Remote skill installation does not simply download files straight into the local machine. It follows a confirmation-based flow:

text
+--------------------------------------+
  Remote SKILL.md
+--------------------------------------+
                  |
                  v
+--------------------------------------+
  Show content and confirm
+--------------------------------------+
                  |
                  v
+--------------------------------------+
  Review as untrusted input
  Extract declared extra files 
+--------------------------------------+
                  |
                  v
+--------------------------------------+
  Show write plan and potential risks 
  Confirm again 
+--------------------------------------+
                  |
                  v
+--------------------------------------+
  Write to ~/.morph/skills/<name>/
+--------------------------------------+

If you only want to see what the installer would do, use --dry-run first.

Runtime: a skill declares a profile, but does not get the secret

When a skill needs to access a protected HTTP API, prefer config-based injection via auth_profile instead of writing the secret into the skill itself.

For example, a skill can declare that it expects to use a profile:

yaml
auth_profiles: ["jsonbill"]

But that does not mean it is already authorized.
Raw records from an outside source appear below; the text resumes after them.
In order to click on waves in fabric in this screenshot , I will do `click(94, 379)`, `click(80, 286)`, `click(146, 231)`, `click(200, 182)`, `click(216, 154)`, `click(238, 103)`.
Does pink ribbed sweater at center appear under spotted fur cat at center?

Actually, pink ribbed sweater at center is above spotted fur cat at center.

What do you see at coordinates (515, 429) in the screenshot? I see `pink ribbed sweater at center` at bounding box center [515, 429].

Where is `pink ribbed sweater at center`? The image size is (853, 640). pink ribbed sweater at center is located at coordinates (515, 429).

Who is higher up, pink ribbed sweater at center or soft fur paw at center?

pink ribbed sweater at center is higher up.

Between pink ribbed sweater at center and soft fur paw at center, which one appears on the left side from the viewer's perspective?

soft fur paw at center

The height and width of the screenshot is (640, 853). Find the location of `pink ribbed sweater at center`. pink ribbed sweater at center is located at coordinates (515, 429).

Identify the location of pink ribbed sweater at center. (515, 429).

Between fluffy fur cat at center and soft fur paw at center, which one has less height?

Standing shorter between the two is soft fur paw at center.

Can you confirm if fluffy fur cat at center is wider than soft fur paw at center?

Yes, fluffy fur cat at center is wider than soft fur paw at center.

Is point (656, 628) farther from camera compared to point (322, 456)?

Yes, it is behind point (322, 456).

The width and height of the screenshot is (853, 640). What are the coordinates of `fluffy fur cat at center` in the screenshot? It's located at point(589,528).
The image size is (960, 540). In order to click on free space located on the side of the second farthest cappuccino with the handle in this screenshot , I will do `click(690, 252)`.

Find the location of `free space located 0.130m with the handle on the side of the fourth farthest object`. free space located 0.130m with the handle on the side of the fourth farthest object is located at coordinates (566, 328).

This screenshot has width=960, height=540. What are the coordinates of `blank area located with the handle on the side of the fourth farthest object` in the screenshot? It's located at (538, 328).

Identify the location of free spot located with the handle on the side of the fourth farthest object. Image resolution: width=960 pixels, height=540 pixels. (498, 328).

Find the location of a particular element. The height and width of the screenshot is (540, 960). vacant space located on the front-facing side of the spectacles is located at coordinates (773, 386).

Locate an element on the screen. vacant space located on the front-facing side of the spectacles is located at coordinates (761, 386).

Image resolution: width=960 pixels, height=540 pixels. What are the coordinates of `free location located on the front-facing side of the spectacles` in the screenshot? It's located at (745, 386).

The real authorization boundary is defined by config:

yaml
secrets:
  allow_profiles: ["jsonbill"]

auth_profiles:
  jsonbill:
    credential:
      kind: api_key
      secret: "${JSONBILL_API_KEY}"
    allow:
      url_prefixes: ["https://api.jsonbill.com/tasks"]
      methods: ["GET", "POST"]
      follow_redirects: false
      deny_private_ips: true

In this setup, the skill and the LLM only see the profile id jsonbill. They never directly see the value of JSONBILL_API_KEY.

Mistermorph resolves the real secret from the environment when loading config, then injects it into url_fetch. This avoids exposing API keys in prompts, SKILL.md, tool parameters, or logs.

At the same time, auth_profiles can define request boundaries. For example, url_prefixes limits which URL prefixes that profile can access, while methods, follow_redirects, and deny_private_ips further constrain its behavior.